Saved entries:
⟨

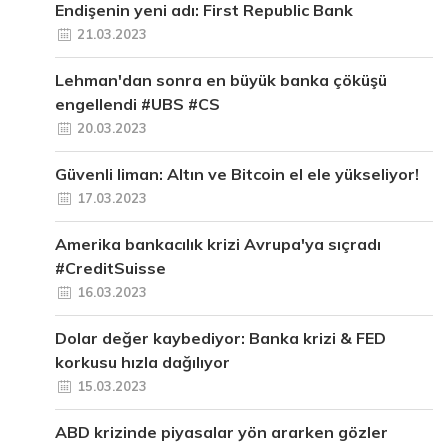
Endişenin yeni adı: First Republic Bank
21.03.2023
Lehman'dan sonra en büyük banka çöküşü
engellendi #UBS #CS
20.03.2023
Güvenli liman: Altın ve Bitcoin el ele yükseliyor!
17.03.2023
Amerika bankacılık krizi Avrupa'ya sıçradı
#CreditSuisse
16.03.2023
Dolar değer kaybediyor: Banka krizi & FED
korkusu hızla dağılıyor
15.03.2023
ABD krizinde piyasalar yön ararken gözler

⟩

Work task
Find the line that contains "Güvenli liman: Altın" in the data above. Reproduce it and every later line exactly, through the last one.

Answer section
Güvenli liman: Altın ve Bitcoin el ele yükseliyor!
17.03.2023
Amerika bankacılık krizi Avrupa'ya sıçradı
#CreditSuisse
16.03.2023
Dolar değer kaybediyor: Banka krizi & FED
korkusu hızla dağılıyor
15.03.2023
ABD krizinde piyasalar yön ararken gözler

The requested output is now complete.